Dès lors et en fonction des évaluations en rapport avec les exigences économiques, nous pouvons parler de réinsertion professionnelle. En d’autres termes, nous pouvons envisager la reprise d’un emploi qui entraînera un salaire au travailleur, et un retour dans la vie active.
A ce stade, il est important à mes yeux de vous indiquer qu’il existe deux types de réinsertions professionnelles :
Tout d’abord la capacité de gain partielle, soit une capacité de travail réduite en durée, en rythme, ou/et en compétences. Ces situations entraînent généralement des rentes d’incapacités de gain (rente AI), mais elles permettent aux personnes de mieux vivre leur handicap, de rompre avec l’isolement, d’avoir un travail. La capacité de gain partielle peut être mise en valeur chez un employeur et/ou dans un atelier dit «protégé».
Malheureusement, à l’heure actuelle, nous sommes de plus en plus à connaître ou avoir connu, nous-mêmes ou nos proches, le chômage, sur de plus ou moins longues durées. Combien de chômeurs ont eu des difficultés à retrouver un rythme, se remotiver, se réadapter à un rythme de travail? Combien ont perdu l’estime d’eux-mêmes? Combien ne se sont pas reconnus dans les offres d’emploi? Combien se sont sentis dévalorisés? Combien ont eu des problèmes familiaux, financiers, sociaux? Je pense que la réinsertion professionnelle pour une personne dépendante ou non dépendante se rejoint sur ce point.
La capacité de gain totale, soit un retour à 100% dans le monde du travail. Le travailleur a retrouvé une autonomie, une capacité de travail, une confiance en lui et une estime de lui-même qui lui permet d’envisager l’avenir de manière positive. Dans ce cas, la réinsertion professionnelle est une réussite. Le travailleur peut de nouveau subvenir à ses besoins et à ceux de sa famille.
A ce stade, je me permets de vous faire part d’une de mes frustrations. En effet, lorsque nous arrivons à la fin de notre travail, que l’équation est résolue, que la personne est prête à retrouver un emploi, nous nous heurtons à un mur. Celui de la méconnaissance de notre travail, de nos exigences, de nos compétences et de nos résultats. Combien de fois n’ai-je pas entendu : «Oui, mais il vient de chez vous…» «Il a quel problème au juste?» «Il a fait de la prison?» «Il est dépendant à quoi?» «Il est suivi par qui?» «Vous pouvez lui faire confiance?»…
A l’heure actuelle, nous devons malheureusement constater que la plupart de nos réinsertions professionnelles se font par l’intermédiaire d’un licenciement.
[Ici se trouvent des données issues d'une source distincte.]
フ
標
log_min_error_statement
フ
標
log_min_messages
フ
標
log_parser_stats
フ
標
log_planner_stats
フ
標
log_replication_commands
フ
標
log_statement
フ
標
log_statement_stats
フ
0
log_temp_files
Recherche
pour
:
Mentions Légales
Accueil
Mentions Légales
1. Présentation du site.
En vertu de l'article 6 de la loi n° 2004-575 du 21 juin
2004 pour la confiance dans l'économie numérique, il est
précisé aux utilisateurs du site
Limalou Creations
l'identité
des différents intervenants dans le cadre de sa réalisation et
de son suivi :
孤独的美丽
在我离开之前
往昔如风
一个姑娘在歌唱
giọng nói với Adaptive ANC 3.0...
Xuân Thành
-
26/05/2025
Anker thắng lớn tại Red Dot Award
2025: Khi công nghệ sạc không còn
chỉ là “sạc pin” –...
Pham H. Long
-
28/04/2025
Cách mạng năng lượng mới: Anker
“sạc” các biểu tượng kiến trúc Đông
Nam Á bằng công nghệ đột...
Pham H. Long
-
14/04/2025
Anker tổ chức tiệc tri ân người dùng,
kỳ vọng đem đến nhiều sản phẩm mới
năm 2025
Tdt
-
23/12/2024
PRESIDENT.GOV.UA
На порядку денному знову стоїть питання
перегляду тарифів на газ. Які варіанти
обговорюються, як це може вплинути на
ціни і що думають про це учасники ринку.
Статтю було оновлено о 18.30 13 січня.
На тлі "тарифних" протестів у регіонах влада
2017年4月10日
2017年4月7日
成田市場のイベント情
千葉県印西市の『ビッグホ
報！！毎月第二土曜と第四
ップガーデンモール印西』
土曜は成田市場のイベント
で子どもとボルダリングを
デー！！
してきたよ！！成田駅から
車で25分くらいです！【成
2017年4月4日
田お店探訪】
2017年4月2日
En effet, lorsque le travailleur a retrouvé un emploi et qu’il doit annoncer à son employeur qu’il travaillait dans un atelier protégé, celui-ci met fin au contrat de travail. Il est vrai que dans ce cas l’employeur n’a plus de charges sociales à payer. Mais quelle image donnons-nous de notre société? Quelle reconnaissance pour ces travailleurs? Quelle estime de soi pour ces personnes?
La réinsertion professionnelle est pour moi une nécessité pour tous. Elle doit être pensée et réalisée en fonction de l’économie, des besoins du marché du travail, mais avant tout, elle doit tenir compte de la personne. La réussite d’une réinsertion professionnelle est dans la reconnaissance de la valeur du travail par l’employeur, dans le respect des compétences acquises et dans l’estime de soi retrouvée. N’oublions jamais qu’une personne qui travaille est une personne qui participe à la vie sociale, économique et politique de son pays. Elle a sa place dans notre société. Donnons-lui sa chance!
Je vous remercie de votre attention.